MARROCA
(d'après Maupassant)
À Beni-Saf, j’allais en bord de mer.
Elle était calme. Aucun embrun.
Derrière un rocher brun,
Une grande fille nue, solitaire.
Se baignait et sautillait gaiement.
Le tableau était étonnant.
Cette femme dans l’eau transparente
Sous une lumière aveuglante
Tourna la tête vers moi, me vit,
Poussa un cri
Et moitié nageant
Moitié marchant
Alla se cacher
Derrière le rocher.
Comme il fallait bien qu’elle en sortit,
Je m’assis et attendis.
-Partez, allez-vous-en !
Je ne bougeais pas.
-Ce n’est pas bien de rester là.
Au bout d’un moment,
Tout doucement,
Elle montrait sa tête par instants.
Elle avait des lèvres retroussées
Et de grands yeux foncés.
Je me levai
Et m’en allai.
Le lendemain à la même heure,
Je revenais, et pour mon bonheur
Je la vis nue prendre son bain
Huit jours après, elle devint
Mon amie. Huit jours de plus
Et on ne se séparait plus.
Elle s’appelait Marroca
Et avait épousé un français,
Employé de l’État.
Je ne sais quelles fonctions il remplissait.
Elle venait faire ses siestes chez moi.
Quelles siestes, ma foi !
Jamais dans ses flancs
Femme ne porta autant
D’inapaisables désirs.
Que d’ardeurs, d’étreintes, de soupirs…
Un jour au réveil, elle me dit :
-Viens dormir chez moi.
-Comment chez toi ?
-Oui, quand mon mari sera parti,
Tu viendras dormir à sa place.
-Pourquoi ça, petite bécasse ?
-C’est pour me faire un souvenir
Lorsque tu seras parti.
En embrassant mon mari
Ou s’il vient contre moi se blottir,
Il me semblera que se sera toi.
-Mais …, je préfère te voir chez moi.
Je n’ai en effet aucun goût
Pour les rendez-vous
Sous un toit conjugal.
Ce sont des souricières
Où est toujours pris le rival.
Mon attitude lui parut si singulière
Qu’elle me pria, me supplia, pleura :
-Tu verras comme on s’aimera !
Puis je compris.
Elle voulait se venger de son mari,
Le tromper chez lui, dans ses draps.
-Ton mari n’est pas gentil ?
-Oh ! Si…si…
-Mais tu ne l’aimes pas ?
-Si, mais pas autant que toi.
Tu viendras chez moi,
Dis ?
-Non.

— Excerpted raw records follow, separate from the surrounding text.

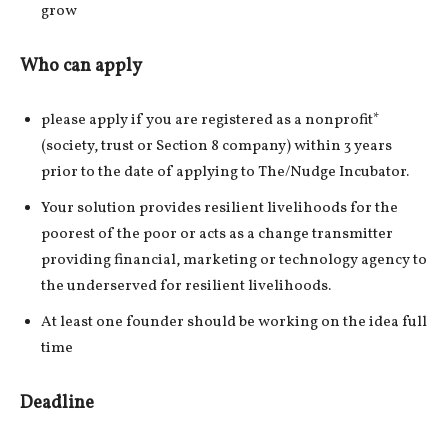
grow
Who can apply
please apply if you are registered as a nonprofit*
(society, trust or Section 8 company) within 3 years
prior to the date of applying to The/Nudge Incubator.
Your solution provides resilient livelihoods for the
poorest of the poor or acts as a change transmitter
providing financial, marketing or technology agency to
the underserved for resilient livelihoods.
At least one founder should be working on the idea full
time
Deadline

Un peu fâchée, elle partit.
Trois jours plus tard, elle reparut
Et m’appela de la rue :
-Viendras-tu ce soir chez moi ?
Deux-heures après,
Dans sa chambre on pénétrait.
Marrocca semblait folle de joie :
-Te voilà chez nous ; te voilà chez toi !

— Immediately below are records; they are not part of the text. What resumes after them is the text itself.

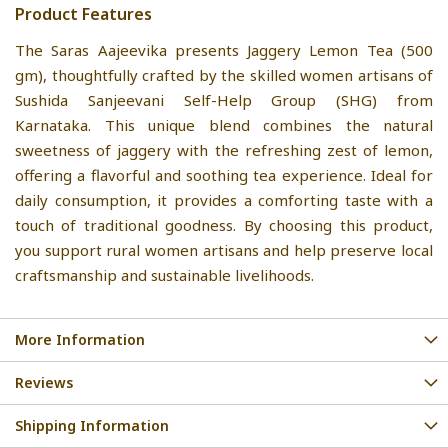
Product Features
The Saras Aajeevika presents Jaggery Lemon Tea (500
gm), thoughtfully crafted by the skilled women artisans of
Sushida Sanjeevani Self-Help Group (SHG) from
Karnataka. This unique blend combines the natural
sweetness of jaggery with the refreshing zest of lemon,
offering a flavorful and soothing tea experience. Ideal for
daily consumption, it provides a comforting taste with a
touch of traditional goodness. By choosing this product,
you support rural women artisans and help preserve local
craftsmanship and sustainable livelihoods.
More Information
Reviews
Shipping Information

J’aurais dû agir comme chez moi en effet
J’étais gêné, à l’évidence.
Alors, elle déboutonna mes effets.
Je repris enfin mon assurance
Et lui prouvais…
Quand la sonnette d’entrée fut activée.
Une forte voix d’homme cria :
-C’est moi, Marroca !
-Mon mari !
Vite, cache-toi sous le lit.
Je cherchais mon pantalon
Mais elle me poussait : -Va donc !
Je me glissai comme un vaurien
Sous le lit sur lequel j’étais si bien.
Marrocca posa un objet quelque part
Avant d’aller ouvrir au lascar.
-J’ai oublié mes clés et mon porte-monnaie.

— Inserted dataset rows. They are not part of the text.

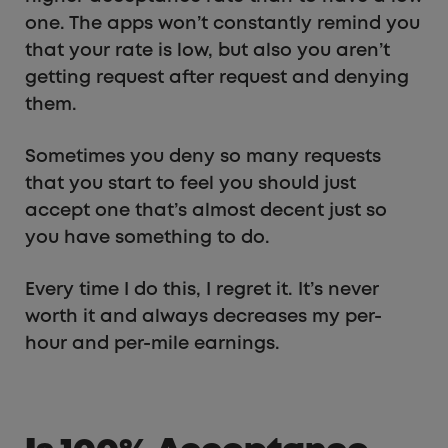
one. The apps won’t constantly remind you
that your rate is low, but also you aren’t
getting request after request and denying
them.
Sometimes you deny so many requests
that you start to feel you should just
accept one that’s almost decent just so
you have something to do.
Every time I do this, I regret it. It’s never
worth it and always decreases my per-
hour and per-mile earnings.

Un baiser à sa femme, et il repartait.
J’étais sauvé.
Je sortis de ma retraite un peu énervé
Tandis que Marroca riait et dansait.
Je m’asseyais,
Et me relevais d’un bond.
Une chose froide gisait sous mon fond.
Comme je n’étais pas
Plus vêtu que Marroca,
Ce contact froid
Me saisit.
Je m’étais assis
Sur une hache à fendre le bois.
-Et si ton mari m’avait vu ?
-Pas de danger, penses-tu !
-Comment ! il lui suffisait
Pour me trouver de se baisser.
-Il ne se serait pas baissé.
-S’il avait fait tomber son chapeau,
Il l’aurait bien ramassé…
-Il ne se serait pas relevé de si tôt.
Avec malice, elle cligna de l’œil,
Me montra la hache posée sur le fauteuil
Et mima le geste qui l’aurait décapité.
Voilà comment, pif-paf,
On comprend l’hospitalité
À Beni-Saf !
L’infidélité est comme la mort, elle n’admet pas de nuances.